═════ Recorded information

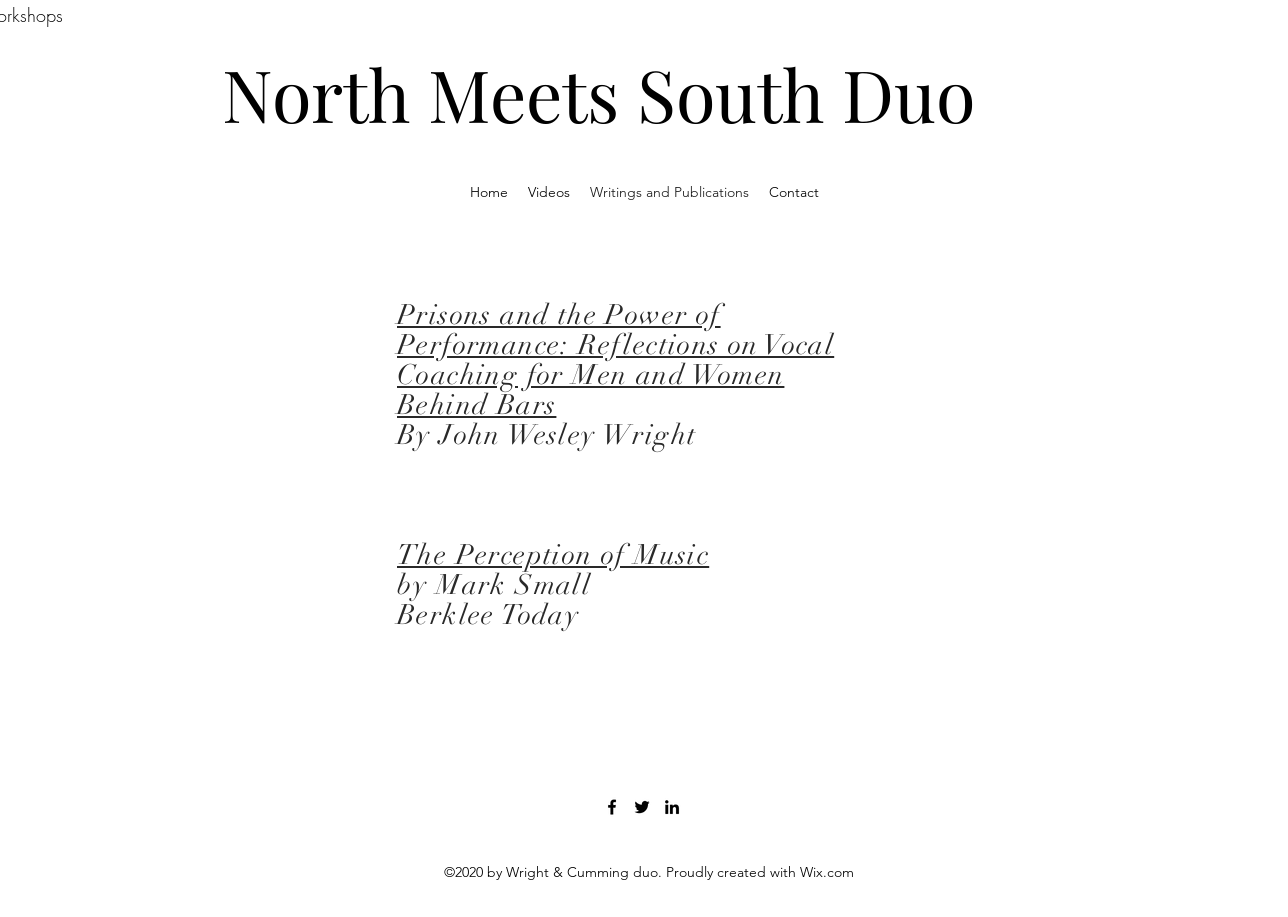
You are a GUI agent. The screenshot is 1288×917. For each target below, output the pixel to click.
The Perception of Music (553, 555)
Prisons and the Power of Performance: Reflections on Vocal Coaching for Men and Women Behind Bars (615, 360)
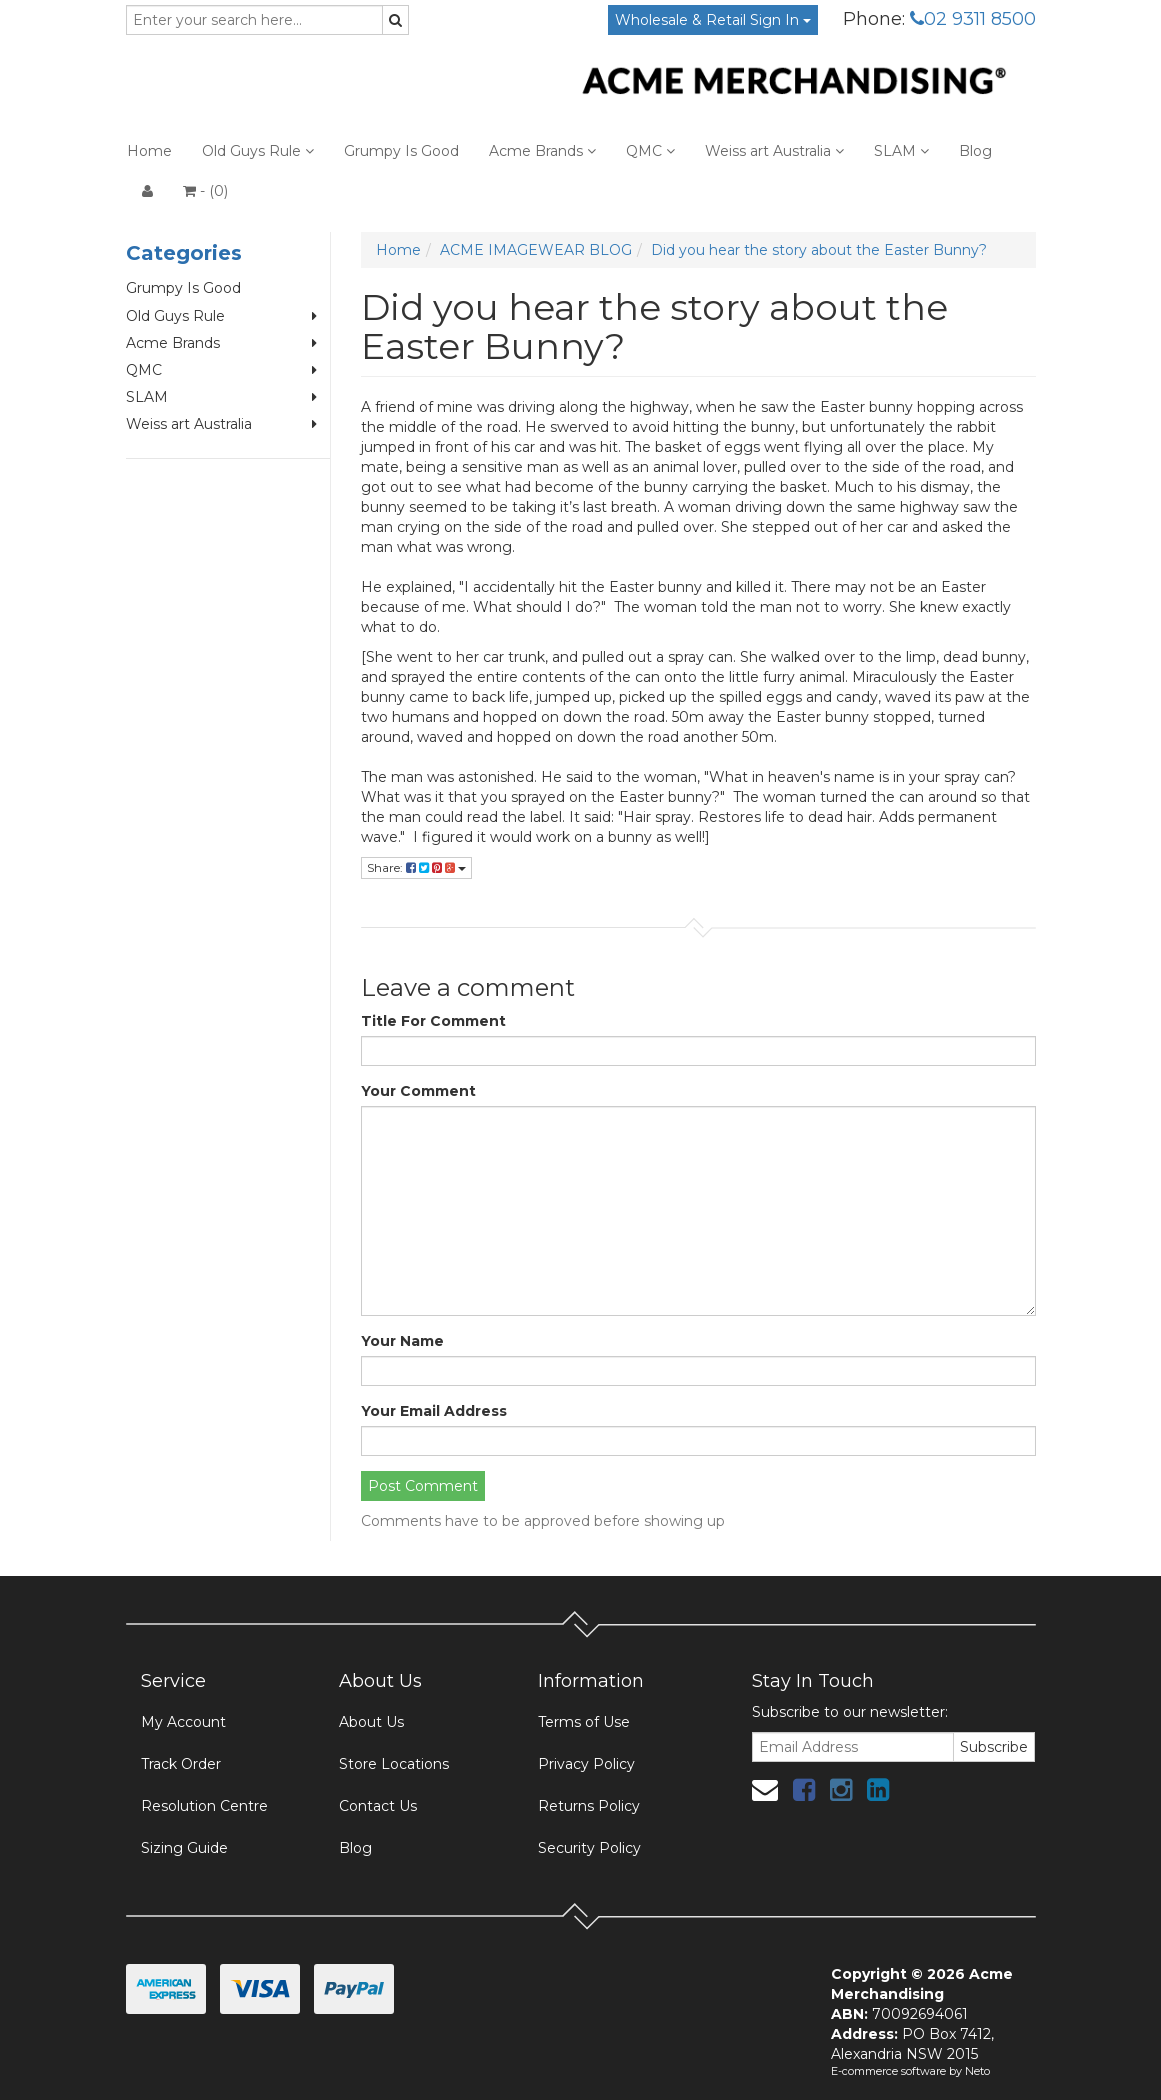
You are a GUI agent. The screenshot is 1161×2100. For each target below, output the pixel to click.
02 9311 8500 (973, 19)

══════════

◆ Aim of the task ◆
Lines in the data that include the word "target" should all be copied.

◆ Answer to this problem ◆
You are a GUI agent. The screenshot is 1288×917. For each target below, output the pixel to click.
You are a GUI agent. The screenshot is 1161×2100. For each target below, output the pixel to click.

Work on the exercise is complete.